La serata è stata poi appesantita – non per colpa del regista, questa volta – da un ritardo inaccettabile di oltre mezz’ora per le misure di sicurezza con cui sono stati accolti il presidente del Senato Casellati e due ministri, oltre che per la cerimonia di deposizione in platea di un mazzo di rose rosse – 32 come i femminicidi compiuti in Italia dall’inizio dell’anno -, il discorso del nuovo sovrintendente Cecilia Gasdia ad apertura della stagione e il ricordo di Tullio Serafin a 50 anni dalla scomparsa, la proiezione di una sezione non brevissima di un’Aida diretta dal maestro veronese e – come se non bastasse – la lettura del messaggio del Presidente della Repubblica Sergio Mattarella (anche in traduzione tedesca), il tutto chiuso con l’Inno di Mameli: un po’ troppo per i nostri gusti, e quelli di parte del pubblico rumoreggiante.
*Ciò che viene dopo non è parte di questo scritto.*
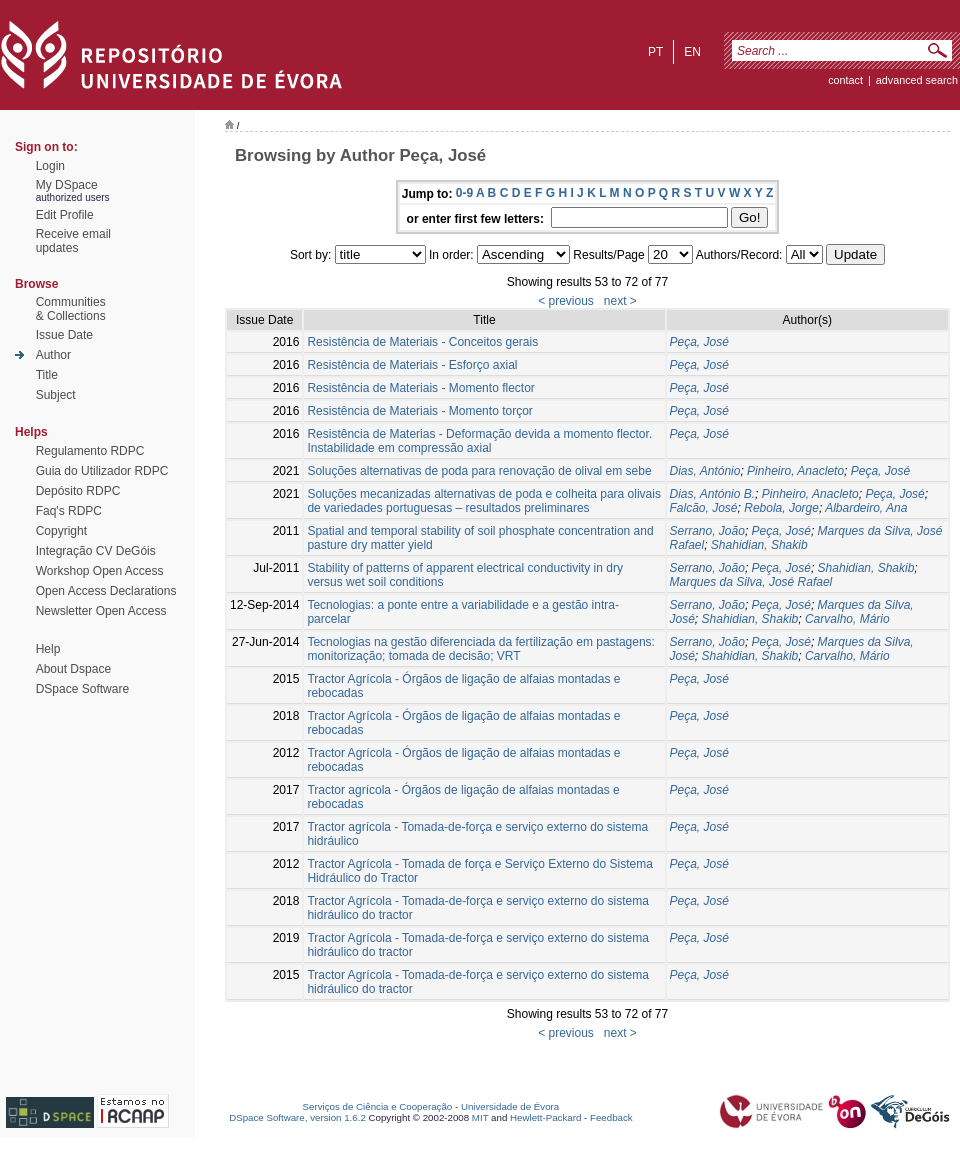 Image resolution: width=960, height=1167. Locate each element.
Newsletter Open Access (101, 611)
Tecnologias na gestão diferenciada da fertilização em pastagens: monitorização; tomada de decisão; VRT (481, 649)
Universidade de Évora (510, 1106)
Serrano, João (707, 531)
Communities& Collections (71, 309)
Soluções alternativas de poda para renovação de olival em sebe (479, 471)
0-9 (464, 193)
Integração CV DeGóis (96, 551)
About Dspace (73, 669)
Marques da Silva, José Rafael (751, 582)
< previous (566, 301)
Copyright (61, 531)
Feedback (611, 1117)
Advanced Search (917, 80)
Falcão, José (704, 508)
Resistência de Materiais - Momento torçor (419, 411)
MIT (480, 1117)
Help (48, 649)
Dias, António (705, 471)
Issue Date (64, 335)
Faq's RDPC (69, 511)
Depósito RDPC (78, 491)
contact (845, 80)
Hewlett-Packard (545, 1117)
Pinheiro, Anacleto (795, 471)
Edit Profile (65, 215)
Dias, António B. (713, 494)
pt (655, 52)
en (692, 52)
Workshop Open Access (100, 571)
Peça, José (699, 342)
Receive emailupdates (73, 241)
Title (47, 375)
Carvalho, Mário (847, 619)
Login (50, 166)
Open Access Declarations (106, 591)
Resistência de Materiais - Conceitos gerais (422, 342)
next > (620, 301)
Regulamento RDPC (90, 451)
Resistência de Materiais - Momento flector (420, 388)
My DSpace (67, 185)
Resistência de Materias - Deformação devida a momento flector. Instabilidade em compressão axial (479, 441)
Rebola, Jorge (781, 508)
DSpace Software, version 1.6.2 (297, 1117)
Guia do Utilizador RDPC (102, 471)
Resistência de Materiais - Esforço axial (412, 365)
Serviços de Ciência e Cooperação (378, 1106)
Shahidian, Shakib (759, 545)
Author (53, 355)
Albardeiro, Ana (866, 508)
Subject (56, 395)
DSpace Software (82, 689)
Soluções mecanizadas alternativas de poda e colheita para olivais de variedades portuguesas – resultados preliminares (484, 501) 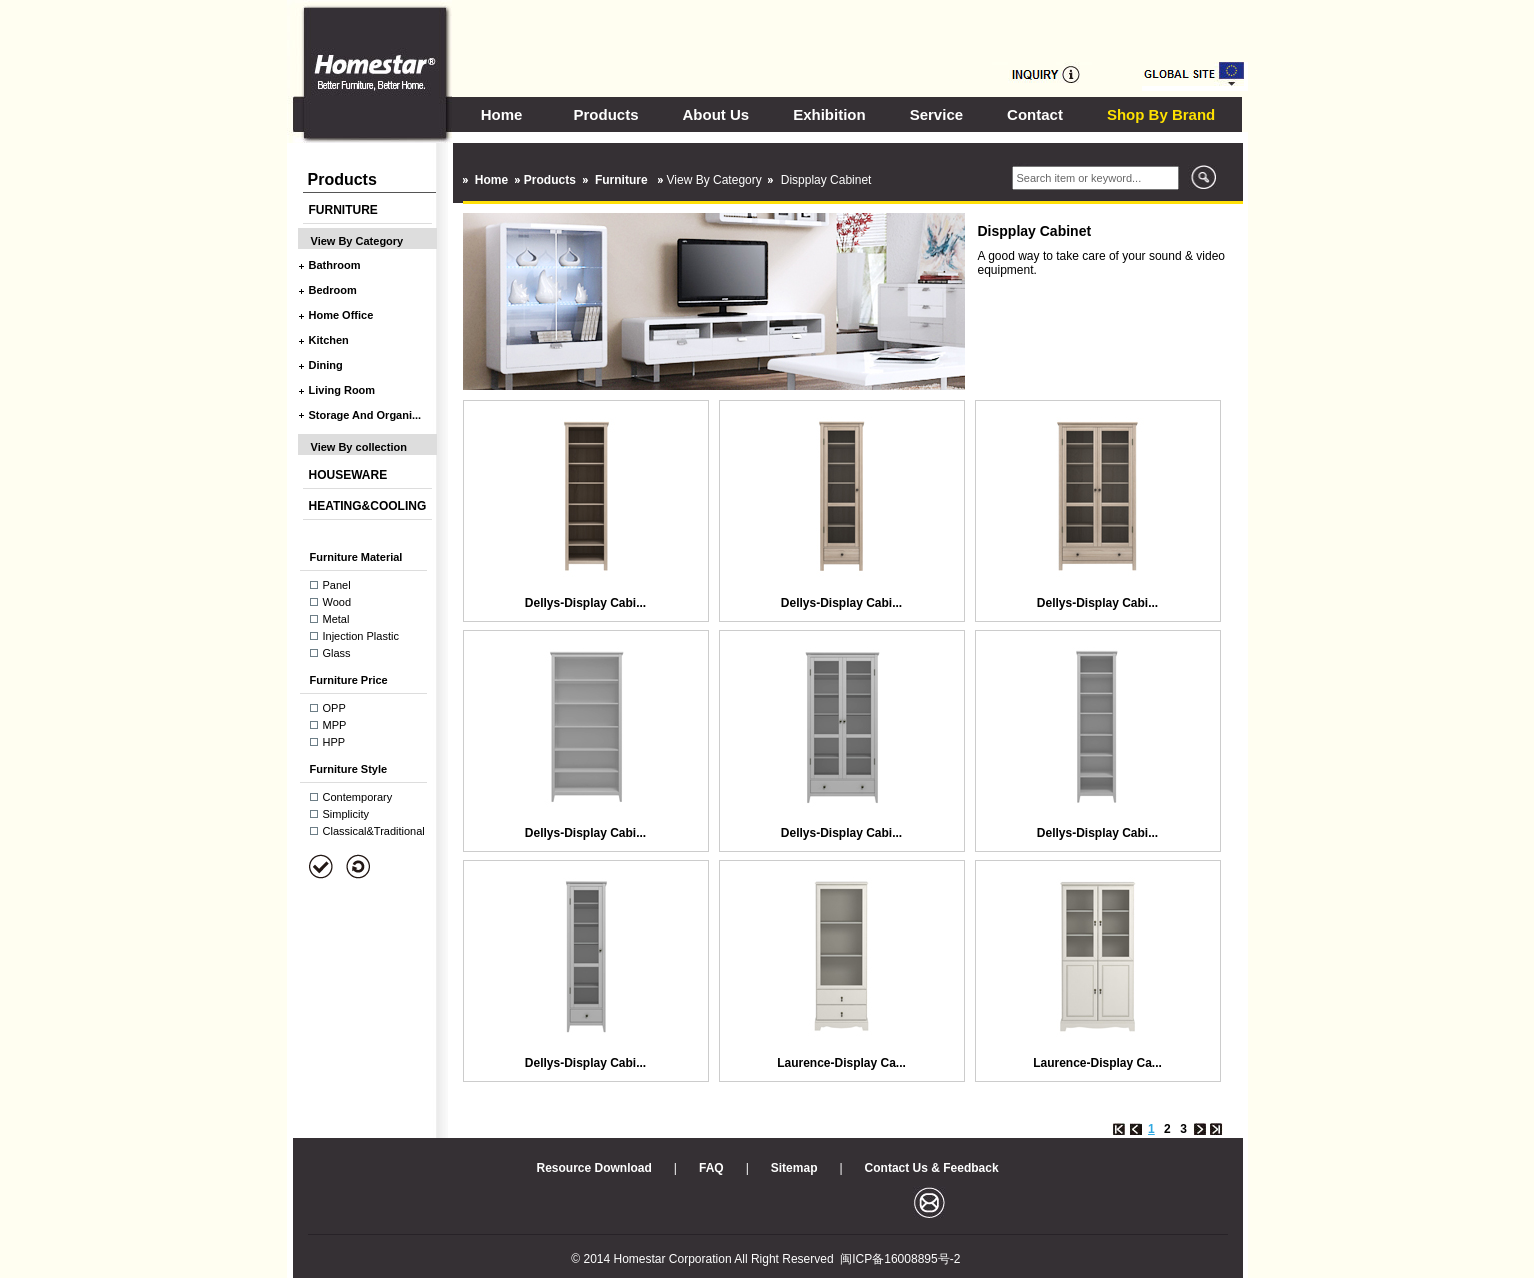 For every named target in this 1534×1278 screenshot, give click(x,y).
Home (502, 114)
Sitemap (794, 1168)
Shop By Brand (1161, 114)
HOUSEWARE (348, 475)
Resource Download (594, 1168)
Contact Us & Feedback (932, 1168)
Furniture (623, 180)
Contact (1035, 114)
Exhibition (829, 114)
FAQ (711, 1168)
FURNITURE (343, 210)
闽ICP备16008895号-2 (900, 1259)
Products (606, 114)
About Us (716, 114)
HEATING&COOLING (368, 506)
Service (936, 114)
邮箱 (929, 1202)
Ma l’Arena è così: prendere o lasciare. E dunque chiusura della serata all’una e oltre di notte tra il fuggi fuggi generale. E un freddo insolito per la stagione. E la musica? In generale si può dire che si lasciava ascoltare – per quanto l’acustica areniana sia sempre alquanto problematica: il direttore Ivan Ciampa ha cercato finezze strumentali e sonorità interessanti, ma più adatte al chiuso di un teatro che agli spazi all’aperto, sollecitando l’orchestra ad una resa più vibrante solo in alcuni momenti, come nell’infuocata Chanson Bohème o nel finale. Tra i solisti solo il tenore americano Brian Jagde ha saputo creare un personaggio vocalmente e scenicamente credibile in virtù di una notevole presenza scenica e di una voce robusta, scura e timbrata, capace di farsi apprezzare per un fraseggio vario ed interessante, soprattutto nei momenti drammatici (buona l’aria del fiore, peccato il falsetto con cui ha risolto il si bemolle acuto). Accanto a lui si è distinta la perfettibile Micaela di Mariangela Sicilia, cantata con il cuore in mano, finalmente non pupattola asessuata ma donna innamorata. Una parte vocalmente difficile, risolta dignitosamente e ben recitata, anche nel difficile passaggio in cui ha dovuto cantare in sella alla bicicletta. Della Carmen di Anna Goryachova c’è da dire che, se risolta e affascinante risultava la padronanza scenica e l’avvenenza della figura, vocalmente la parte non si adatta alle sue attuali capacità, essendo il timbro piuttosto chiaro e artefatto nei gravi e assai carente la sensualità di cui invece gronda l’intero ruolo. Il fraseggio aveva qualche buona intenzione, ma si capisce che c’è ancora tanto lavoro da fare perché il mezzosoprano russo possa impadronirsi della parte. Discreto l’Escamillo di Alexander Vinogradov: timbro robusto e un po’ grezzo, personaggio smargiasso e pochissimo sensuale. Ci si domanda cosa Carmen potesse trovare nel torero di così intrigante. Tutti in parte i personaggi secondari, a cominciare dalle ottime Ruth Iniesta (Frasquita) e Arianna Alexeeva (Mercédès), Davide Fasini (Dancairo), Enrico Casari (Remendado), Luca Dall’Amico (Zuniga) e Biagio Pizzuti (Moralès). Bene il coro e straordinarie per partecipazione ed intonazione le voci bianche del coro A.LI.VE. diretto da Facincani. Da dimenticare nella loro banalità le coreografie di Leda Lojodice.